A autora instiga o nosso apetite pela vida. De um lado, com sugestivos pratos tomados de um misto de memória familiar afetiva com a cultural (receitas de mãe, irmã e filha contam!); de outro, pela lucidez encantatória de sua saborosa poesia que se alia ao aroma das palavras bem escolhidas: “Umedeça o caminho suave, sem pressa”; sugere no poema Distante de Ti. A autora deixa entrever sua concepção de mundo, de poesia, de vida, mas caberá a cada um pelo caminho que desejar, aleatório ou não - se obedecer o sumário proposto - descobrir a dimensão holística como potência na literatura de Eluciana, entre 24 receitas de bom gosto e 32 poemas, com direito a poetas convidados para o desfrute da palavra em estado poético.

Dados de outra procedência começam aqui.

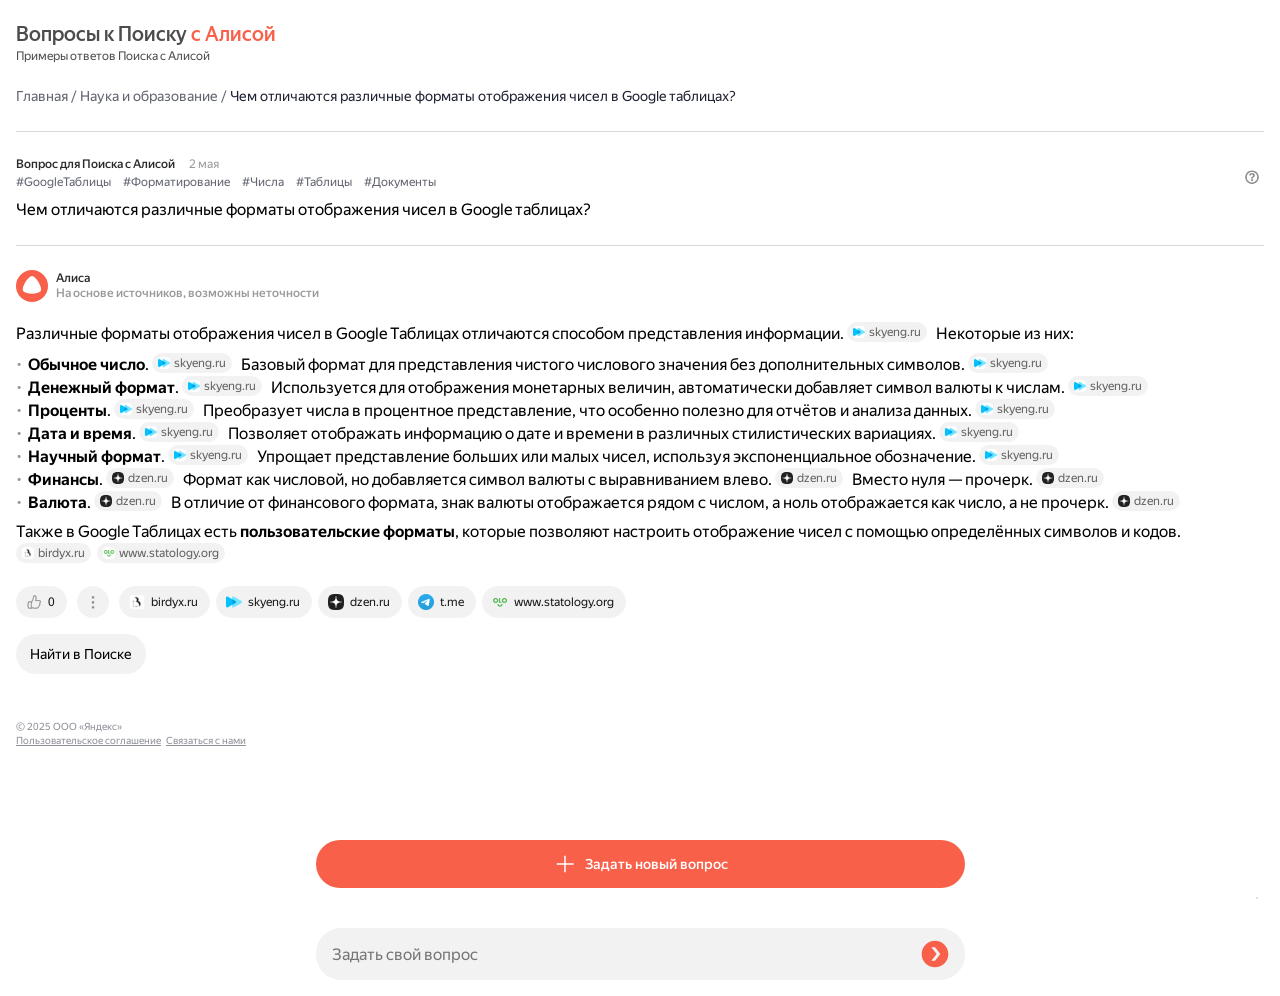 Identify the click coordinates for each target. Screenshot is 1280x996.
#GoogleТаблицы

A certa altura da leitura, depois do pão de queijo da Kiki (sua mãe) poderiam presumir algo mais melancólico ou ameno, mas o que chega aos olhos leitores são imagens mais potentes de uma mulher que decidiu usar cabelos vermelhos e não está nem aí para a opinião púbica a ponto de ligar o foda-se. A expressão não choca é bem vinda ao contexto do poema intitulado com a expressão forte como um bom café forte que se toma ao cair da tarde. Talvez, se preparando para ver a Orquestra na roça, outra grata leitura ainda ligada à memória da mãe. Quanto às receitas, algumas são minuciosamente estruturadas com a inclusão de “ingredientes”; ”massa”; “modo de preparo” (da massa e do recheio); e “montagem”. São recursos que substituem perfeitamente um vídeo tão comum hoje nas redes sociais. Elementos da paisagem mineira, principalmente, interiorana, constituem a plasticidade conferida aos poemas, como “trem”, “roça”, um céu estrelado, um olhar pra cima, estendido à memória familiar, passarinhos, uma “praça”, “pequena igreja”, “pão de queijo”, certo cenário bucólico (“Venham descansar, abrigarem do sol debaixo dos meus olhos floridos”). Do sentimento de brasilidade plantado e desfrutado em Pau Brasil, sombras e flores, ao lado da tecnologia e aceleração do nosso tempo com a presença metonímica da “Harley Davidson”, por exemplo, em A fome e o Relógio. E ao final, quem se dispuser a conhecer a arte poética de estreia em solo de Eluciana Íris será brindado/a com uma prosa memorialística sobre sua cidade de nascença, Campo Belo e com a qual ainda mantém laços fortes, por palavra e por familiares que lá residem, em Cidade Montesa. Campo Belo. Minas Gerais. Assim, cabe trazer para a degustação linguística

algumas considerações daqueles que pensaram a literatura como alimento espiritual também: para o crítico literário Roland Barthes, o “sabor do saber” está na literatura; para o poeta também mineiro, de Itabira, Carlos Drummond, a leitura é uma fonte inesgotável de prazer; para Fernando Pessoa, ler é sonhar pela mão de outrem; já para Marcel Proust em "Sobre a leitura", a leitura está no limiar da vida espiritual. E como não poderia deixar de resgatar na memória da cultura universal, O Banquete de Platão com vários convivas (Fedro, Pausânias, o médico Erixímaco, o comediógrafo Aristófanes, o próprio anfitrião desse symposium, o poeta Agatão e Sócrates) a revelar a preciosa e perspicaz sapiência da sacerdotisa Diotima é possivelmente uma influência, consciente ou não, no belo dialógico diálogo entre Diotima e Sócrates que leva a refletir sobre o Amor, através do perfil de Eros que é traçado, no nível mais imediato de nossas sensibilidades e apetites, com ênfase no sexual, está presente de alguma maneira em Comidas Afetivas e poesia. O gênio, esse intermediário, que é o Amor, ou o “Daimond”, como os gregos o chamavam, é o mote para o pensamento reflexivo e filosófico, voEm o Caixeiro Viajante, por exemplo, Eluciana realiza um pouco desse apetite com a sensibilidade de poeta. Para degustação um fragmento do poema:

“Pudesse eu beijar sua boca na beira do lago. Sentir o cheiro das flores das laranjeiras. Mergulhar os pés quentes nas águas geladas da cachoeira. Suas mãos, delicadas toque de seda, fazer-me um afago (...) Fecho os olhos, ainda sinto a sua emoção que ardia ao me abraçar. Conto as estrelas, tento tocar e sentir o seu rosto.”

Então, como artista do seu tempo, Eluciana Iris conjuga alimento para o corpo com alimento para mente e espírito, sugerindo, através do seu livro, seu modo de ver a vida, a comida e a poesia.

Senhores, senhoras, a mesa está posta! Sivam-se, por favor, de sentidos e experiências, de leituras e gostosuras!